Grundy Art Gallery has commissioned artist Brian Griffiths to respond to Blackpool’s famous Illuminations for their 100 years anniversary.
Exploring the idea and uses of light, Griffiths has created an exhibition that will be a unique presentation of a selection of actual or fragments of illuminations from the Blackpool Illuminations department and archive.
The exhibition showcases the diversity of lights and the breadth of imagination that takes the viewer effortlessly from ancient Greece to science fiction future, from human-sized teddy bears to gigantic Tiffany lamps.

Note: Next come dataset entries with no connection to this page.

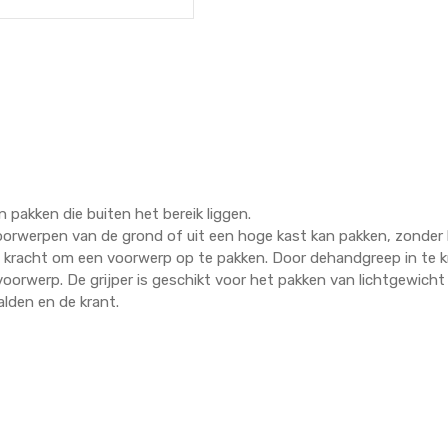
 pakken die buiten het bereik liggen.
oorwerpen van de grond of uit een hoge kast kan pakken, zonder 
g kracht om een voorwerp op te pakken. Door dehandgreep in te kn
voorwerp. De grijper is geschikt voor het pakken van lichtgewich
lden en de krant.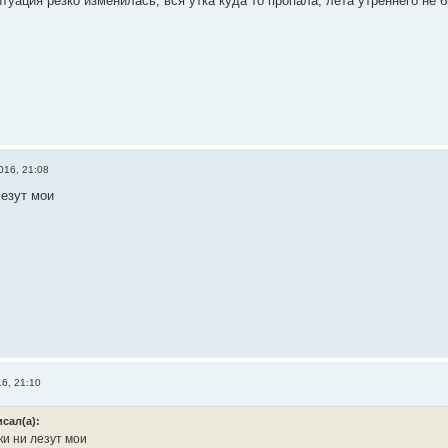
туация резко изменилась, вся утка куда то пропала, лёта утреннего не 
016, 21:08
езут мои
6, 21:10
сал(а):
и ни лезут мои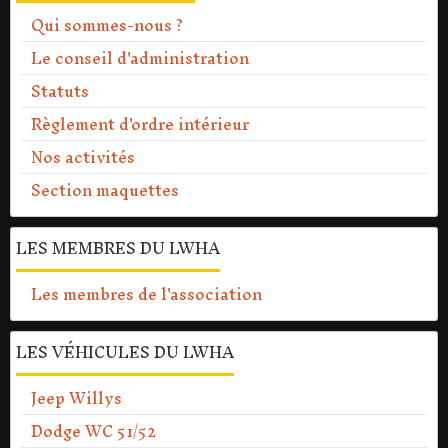
Qui sommes-nous ?
Le conseil d'administration
Statuts
Règlement d'ordre intérieur
Nos activités
Section maquettes
LES MEMBRES DU LWHA
Les membres de l'association
LES VÉHICULES DU LWHA
Jeep Willys
Dodge WC 51/52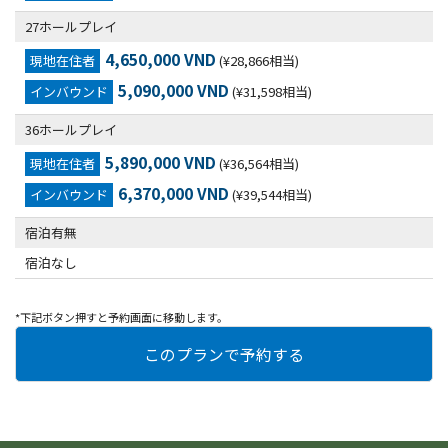
27ホールプレイ
4,650,000 VND
現地在住者
(¥28,866相当)
5,090,000 VND
インバウンド
(¥31,598相当)
36ホールプレイ
5,890,000 VND
現地在住者
(¥36,564相当)
6,370,000 VND
インバウンド
(¥39,544相当)
宿泊有無
宿泊なし
*下記ボタン押すと予約画面に移動します。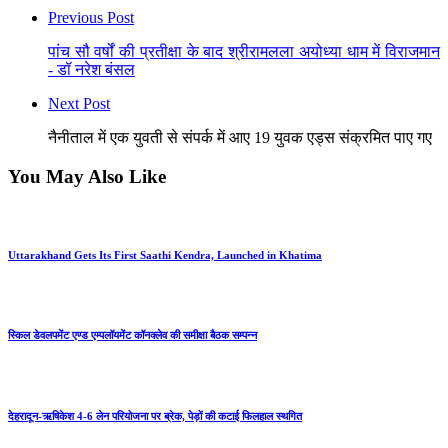
Previous Post
पांच सौ वर्षों की प्रतीक्षा के बाद श्रीरामलला अयोध्या धाम में विराजमान
- डॉ नरेश बंसल
Next Post
नैनीताल में एक युवती से संपर्क में आए 19 युवक एड्स संक्रमित पाए गए
You May Also Like
Uttarakhand Gets Its First Saathi Kendra, Launched in Khatima
स्किल डेवलपमेंट एण्ड एम्पलॉयमेंट कॉनक्लेव की समीक्षा बैठक सम्पन्न
देहरादून-ऋषिकेश 4-6 लेन परियोजना पर ब्रेक, पेड़ों की कटाई फिलहाल स्थगित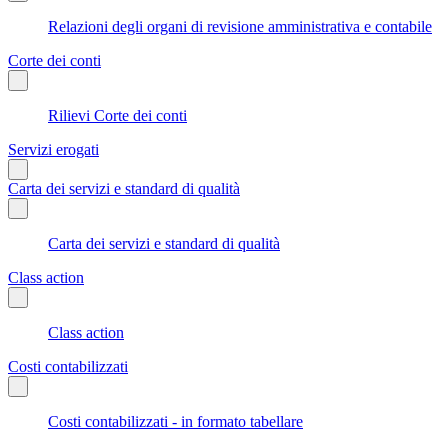
Relazioni degli organi di revisione amministrativa e contabile
Corte dei conti
Rilievi Corte dei conti
Servizi erogati
Carta dei servizi e standard di qualità
Carta dei servizi e standard di qualità
Class action
Class action
Costi contabilizzati
Costi contabilizzati - in formato tabellare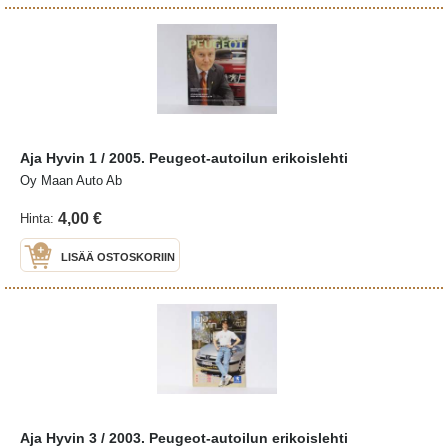
Aja Hyvin 1 / 2005. Peugeot-autoilun erikoislehti
Oy Maan Auto Ab
4,00 €
Hinta:
LISÄÄ OSTOSKORIIN
Aja Hyvin 3 / 2003. Peugeot-autoilun erikoislehti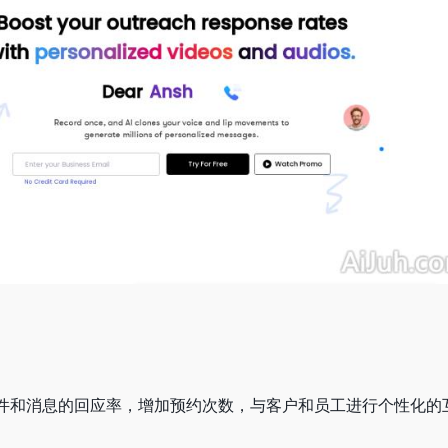
用于提高邮件和消息的回应率，增加预约次数，与客户和员工进行个性化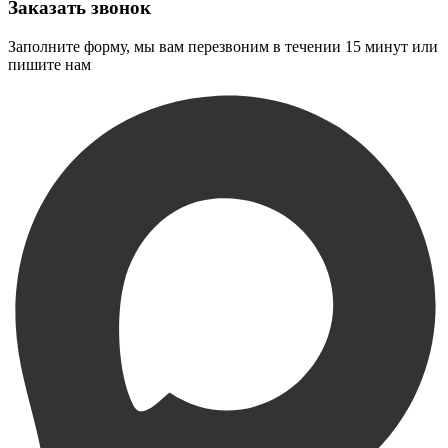
Заказать звонок
Заполните форму, мы вам перезвоним в течении 15 минут или
пишите нам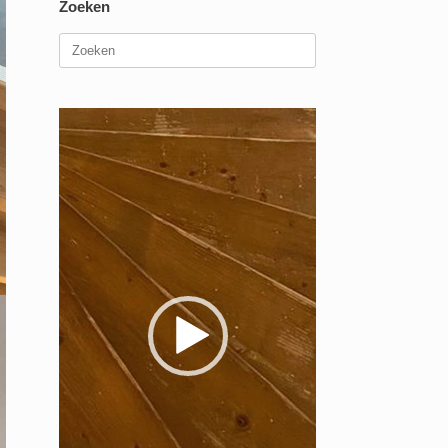
Zoeken
Zoeken
naar:
Videospeler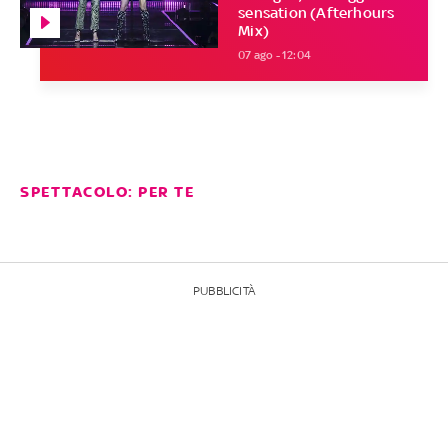
sensation (Afterhours
Mix)
07 ago - 12:04
SPETTACOLO: PER TE
PUBBLICITÀ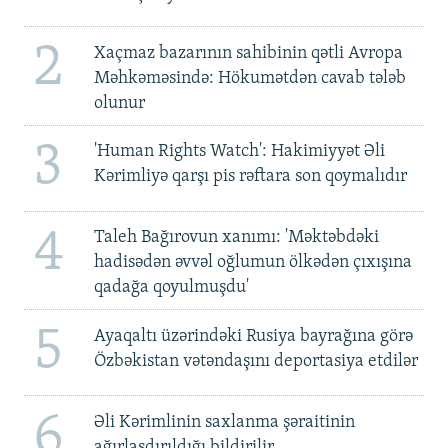
2
Xaçmaz bazarının sahibinin qətli Avropa
Məhkəməsində: Hökumətdən cavab tələb
olunur
3
'Human Rights Watch': Hakimiyyət Əli
Kərimliyə qarşı pis rəftara son qoymalıdır
4
Taleh Bağırovun xanımı: 'Məktəbdəki
hadisədən əvvəl oğlumun ölkədən çıxışına
qadağa qoyulmuşdu'
5
Ayaqaltı üzərindəki Rusiya bayrağına görə
Özbəkistan vətəndaşını deportasiya etdilər
6
Əli Kərimlinin saxlanma şəraitinin
ağırlaşdırıldığı bildirilir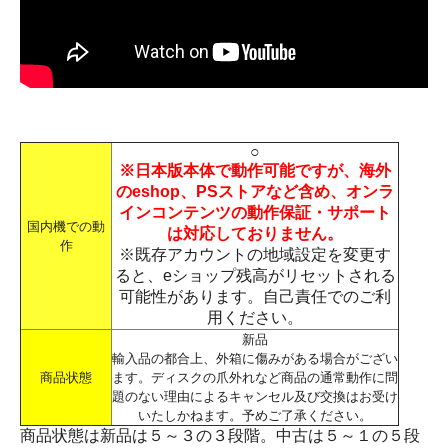
○
※日本版本体で動作可能ですが、海外
のeshop、PSストアなど含め、オンラ
インコンテンツの動作保証・サポート
国内機での動
は対応しておりません。
作
※既存アカウントの地域設定を変更す
ると、eショップ残高がリセットされる
可能性があります。自己責任でのご利
用ください。
新品
輸入品の都合上、外箱に傷みがある場合がござい
商品状態
ます。ディスクの爪外れなど商品の通常動作に問
題のない理由によるキャンセル及び交換はお受け
いたしかねます。予めご了承ください。
商品状態は新品は５～３の３段階。中古は５～１の５段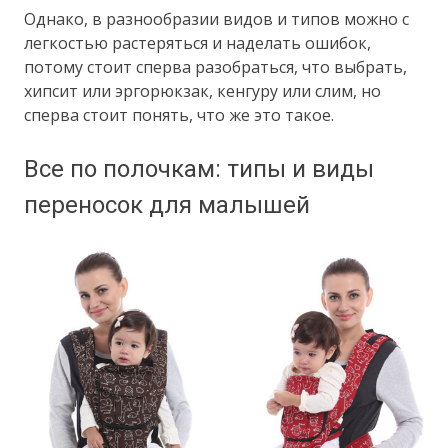
Однако, в разнообразии видов и типов можно с
легкостью растеряться и наделать ошибок,
потому стоит сперва разобраться, что выбрать,
хипсит или эргорюкзак, кенгуру или слим, но
сперва стоит понять, что же это такое.
Все по полочкам: типы и виды
переносок для малышей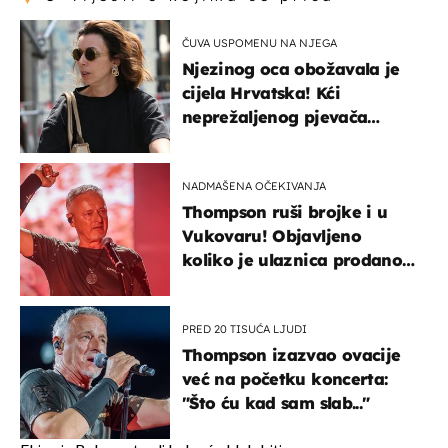
ČUVA USPOMENU NA NJEGA
Njezinog oca obožavala je
cijela Hrvatska! Kći
neprežaljenog pjevača
projurila špicom na dva
kotača
NADMAŠENA OČEKIVANJA
Thompson ruši brojke i u
Vukovaru! Objavljeno
koliko je ulaznica prodano
u kratkom vremenu
PRED 20 TISUĆA LJUDI
Thompson izazvao ovacije
već na početku koncerta:
"Što ću kad sam slab..."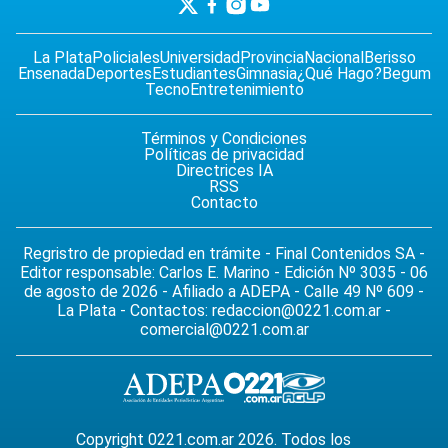
La Plata
Policiales
Universidad
Provincia
Nacional
Berisso
Ensenada
Deportes
Estudiantes
Gimnasia
¿Qué Hago?
Begum
Tecno
Entretenimiento
Términos y Condiciones
Políticas de privacidad
Directrices IA
RSS
Contacto
Regristro de propiedad en trámite - Final Contenidos SA -
Editor responsable: Carlos E. Marino - Edición Nº 3035 - 06
de agosto de 2026 - Afiliado a ADEPA - Calle 49 Nº 609 -
La Plata - Contactos:
redaccion@0221.com.ar
-
comercial@0221.com.ar
Copyright 0221.com.ar 2026. Todos los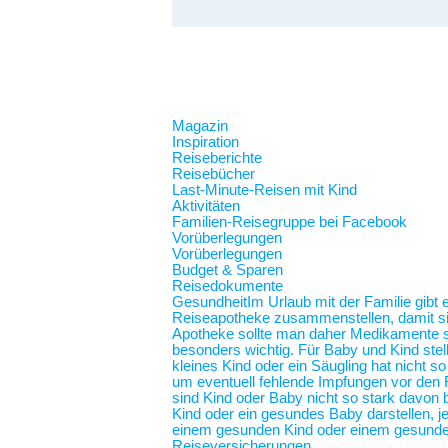
Magazin
Inspiration
Reiseberichte
Reisebücher
Last-Minute-Reisen mit Kind
Aktivitäten
Familien-Reisegruppe bei Facebook
Vorüberlegungen
Vorüberlegungen
Budget & Sparen
Reisedokumente
Gesundheit
Im Urlaub mit der Familie gibt
Reiseapotheke zusammenstellen, damit sie 
Apotheke sollte man daher Medikamente spe
besonders wichtig. Für Baby und Kind stel
kleines Kind oder ein Säugling hat nicht 
um eventuell fehlende Impfungen vor den F
sind Kind oder Baby nicht so stark davon b
Kind oder ein gesundes Baby darstellen,
einem gesunden Kind oder einem gesunde
Reiseversicherungen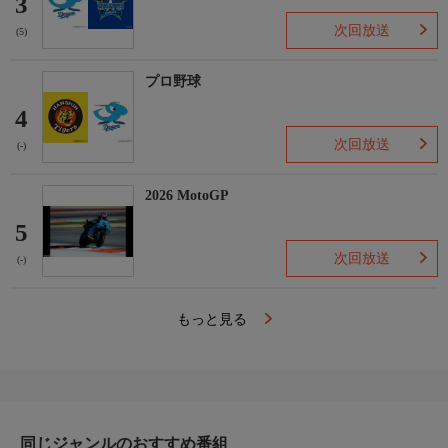
3
次回放送
(5)
プロ野球
4
次回放送
(-)
2026 MotoGP
5
次回放送
(-)
もっと見る
同じジャンルのおすすめ番組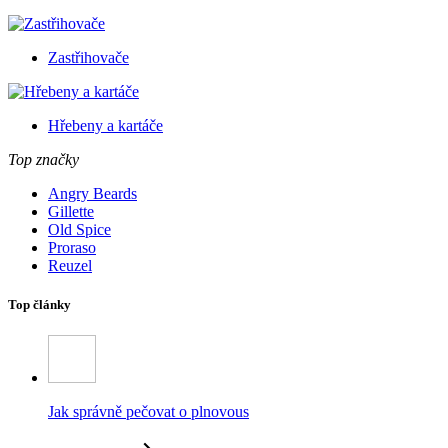
Zastřihovače
Hřebeny a kartáče
Top značky
Angry Beards
Gillette
Old Spice
Proraso
Reuzel
Top články
Jak správně pečovat o plnovous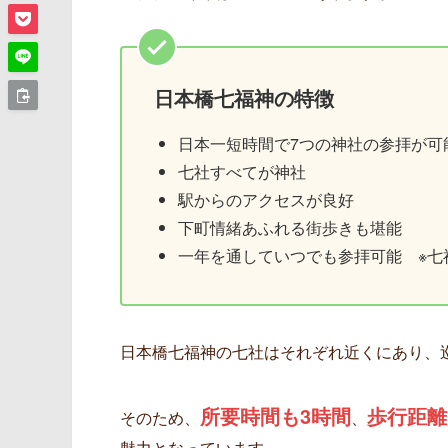
日本橋七福神の特徴
日本一短時間で7つの神社の参拝が可
七社すべてが神社
駅からのアクセスが良好
下町情緒あふれる街歩きも堪能
一年を通していつでも参拝可能 ※七
日本橋七福神の七社はそれぞれ近くにあり、
所要時間も3時間
歩行距離
そのため、
、
魅力となっています。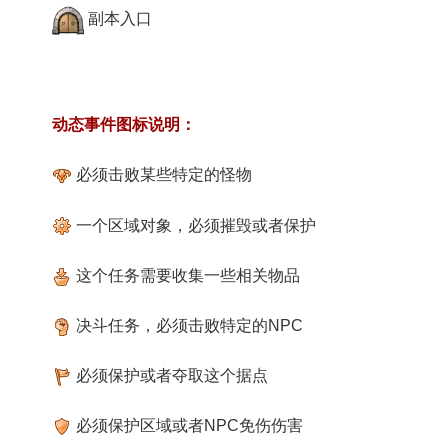
副本入口
动态事件图标说明：
必须击败某些特定的怪物
一个区域对象，必须摧毁或者保护
这个任务需要收集一些相关物品
决斗任务，必须击败特定的NPC
必须保护或者夺取这个据点
必须保护区域或者NPC免伤伤害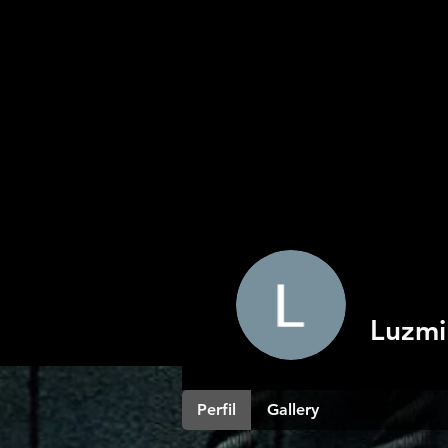
Luzmi
Perfil
Gallery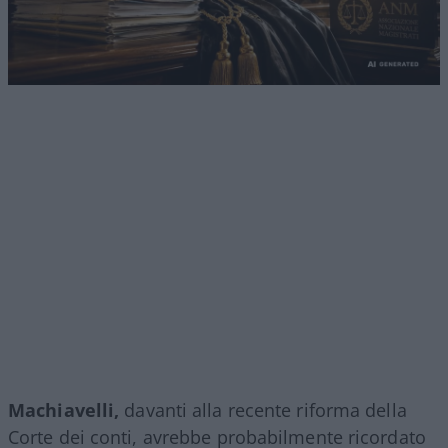
Machiavelli,
davanti alla recente riforma della
Corte dei conti, avrebbe probabilmente ricordato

In today’s world it can be easy to forget that until about 250 years ago people lived half their lives in nearly unrelieved darkness. Then new transforming technologies arrived: oil lamps much brighter than any known before, gaslights and then electric lights.
Created in its near current form in 1912, Blackpool Illuminations, with its annual promenade of extravagant decoration, allows us to see light again, forcing us to look directly at it, as light itself becomes an extraordinary building material. The Blackpool Illuminations manipulate and orchestrate light to create a cultural specific lightscape: one of entertainment, of inclusion, of city identity, of excessive activity and ever-changing spectacle.
To move these classic Illuminations inside, away from the Northern wind-swept seascape and to exhibit them in a gallery encourages and allows a wider exploration and articulation of the idea of light. Using the material, scale, form, surface and the particular vernacular of making the illuminations, Griffiths has transformed and made distinctive places within the gallery’s own architectural space. Light is used to create an absurd and rich immersive environment for the viewer to experience and enjoy. Luminosity, colour, saturation, tint, movement, shadows and architectural lighting are employed and carefully orchestrated to articulate and frame our changing perception and experience of light.
Brian Griffiths
Brian Griffiths’s sculptural works, three dimensional collages and installations have qualities of overt theatricality and pathos. His work has been exhibited extensively in the UK and internationally, most recently at Tate Britain and on a UK wide tour in the British Art Show 7. He has had solo shows at Camden Arts Centre, Arnolfini, A Foundation, Vilma Gold, Galeria Luisa Strina and internationally has shown work at numerous museums including the Groninger Museum in the Netherlands, The Mattress Factory Museum in Pittsburgh, CAPC museum in Bordeaux, Mostra D’Arte Contemporanea in Milan and Belém Museum of Modern Art, Brazil. Brian Griffiths is represented by Vilma Gold, London’ Galeria Luisa Strina, São Paulo. And Grimm Gallery, Amsterdam. He is presently senior lecturer in Fine Art at the Royal Academy Schools, London.
The 2012 Blackpool Illuminations will begin on Friday 31 August and shine every day until Sunday 4 November.